Page-level text extractions
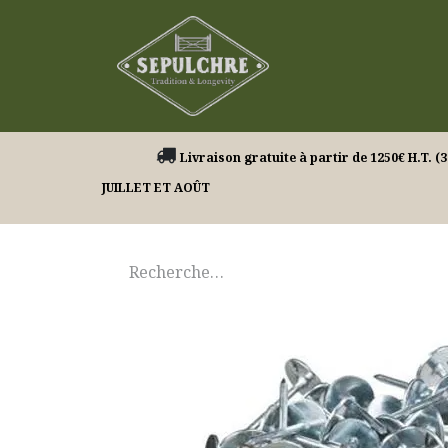
Nos produits
Livraison gratuite à partir de 1250€ H.
JUILLET ET AOÛT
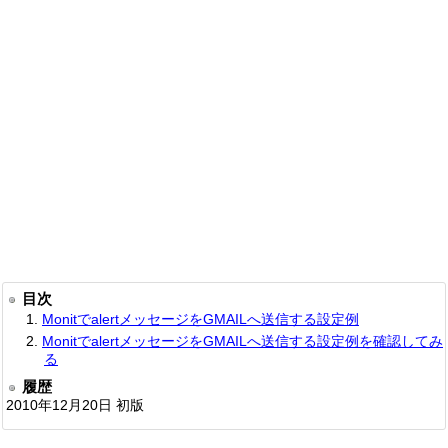
目次
MonitでalertメッセージをGMAILへ送信する設定例
MonitでalertメッセージをGMAILへ送信する設定例を確認してみ
る
履歴
2010年12月20日 初版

What is needed: Output the lines above in full and exactly as given, omitting any pictures.

Result of this task:
Nos produits
Livraison gratuite à partir de 1250€ H.
JUILLET ET AOÛT
目次
MonitでalertメッセージをGMAILへ送信する設定例
MonitでalertメッセージをGMAILへ送信する設定例を確認してみ
る
履歴
2010年12月20日 初版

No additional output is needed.